## Directions for this task
The response should hold every record from the listing that follows, verbatim, and no pictures.

## Dataset extract
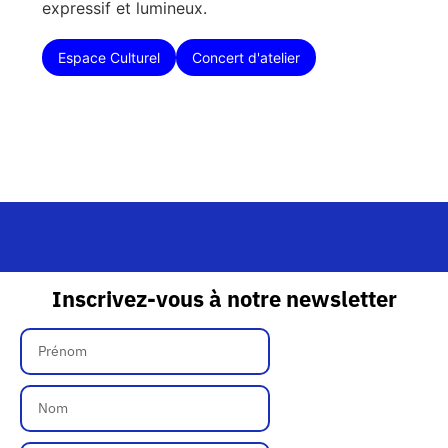
expressif et lumineux.
Espace Culturel
Concert d'atelier
Inscrivez-vous à notre newsletter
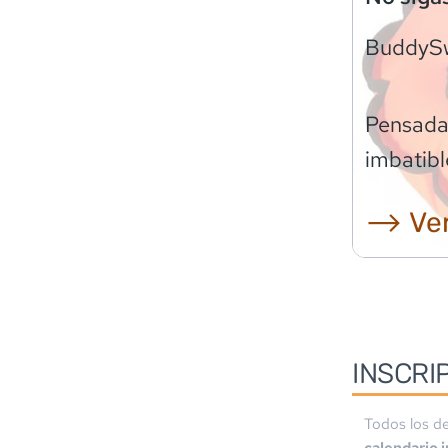
BuddyS
Pensadas
imbatibl
⟶ Ver
INSCRI
Todos los de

## Answer area
expressif et lumineux.
Espace Culturel
Concert d'atelier
Inscrivez-vous à notre newsletter
BuddyS
Pensadas
imbatibl
⟶ Ver
INSCRI
Todos los de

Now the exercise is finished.